Wenig konkret bleibt der Koalitionsvertrag hinsichtlich der Vorgaben für verbindliche Sorgfaltspflichten für Unternehmen, die im Ausland handeln. Hier erwarten wir von einem vorzulegenden Aktionsplan weitergehende Maßnahmen.
Frage: Ausdrücklich erwähnt wird im Koalitionsvertrag das Engagement der Kirchen für die Entwicklungspolitik. Freuen Sie sich darüber, als Hilfswerk, das schon viele Jahre in der Entwicklungspolitik arbeitet?
Schilder: Ja, das freut uns natürlich, insbesondere weil es einhergeht mit der Stärkung der Rolle der Zivilgesellschaft insgesamt.
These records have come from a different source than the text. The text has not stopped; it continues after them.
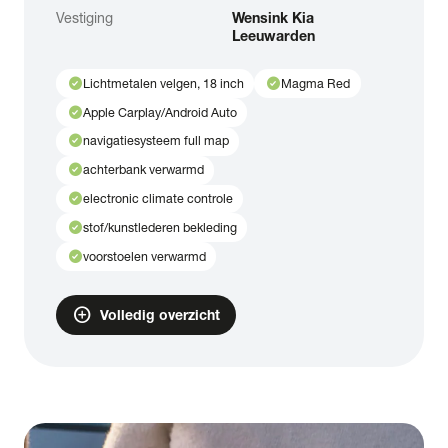
Vestiging
Wensink Kia
Leeuwarden
check_circle
check_circle
Lichtmetalen velgen, 18 inch
Magma Red
check_circle
Apple Carplay/Android Auto
check_circle
navigatiesysteem full map
check_circle
achterbank verwarmd
check_circle
electronic climate controle
check_circle
stof/kunstlederen bekleding
check_circle
voorstoelen verwarmd
add_circle
Volledig overzicht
Uns liegt sehr daran, die Handlungsspielräume für die Zivilgesellschaft in der Entwicklungspolitik zu stärken. Und das ist eben auch im Koalitionsvertrag benannt. Wir haben in der letzten Legislaturperiode immer wieder gesehen, dass Handlungsspielräume für die Zivilgesellschaft eingeschränkt wurden, zum Beispiel in der Zusammenarbeit in Ländern wie Afghanistan, wo es dann Vorgaben gab, dass doch Entwicklungsorganisationen stärker dort aktiv werden sollten, wo auch die Bundeswehr aktiv wird. Das haben wir immer sehr kritisch gesehen, als politische Einflussnahme, und wenn hier ein neuer Wind weht, dann begrüßen wir das natürlich ausdrücklich.
Frage: Zwei Milliarden Euro wollen Union und SPD ausgeben für Entwicklungspolitik. Das klingt nach einer Menge Geld. Sehen Sie das auch so?
Schilder: Das reicht natürlich nicht. Das reicht vor allem nicht, um die internationalen Verpflichtungen, 0,7 Prozent des Bruttoinlandseinkommens für Entwicklungszusammenarbeit zu mobilisieren, bis zum Jahr 2015 zu realisieren. Und auch die versprochenen zwei Milliarden – wenn man das auf vier Jahre umlegt, sind das 500 Millionen. Angesichts der mittelfristigen Haushaltsplanung der letzten Legislatur, die ja ein Absinken des BMZ-Etats vorsah, würde dieser Aufwuchs nur zu einer Stagnation führen, auf gleichem Niveau, bei 0,38 Prozent des Bruttonationaleinkommens. Wir sind also weit davon entfernt, internationale Verpflichtungen zu erfüllen.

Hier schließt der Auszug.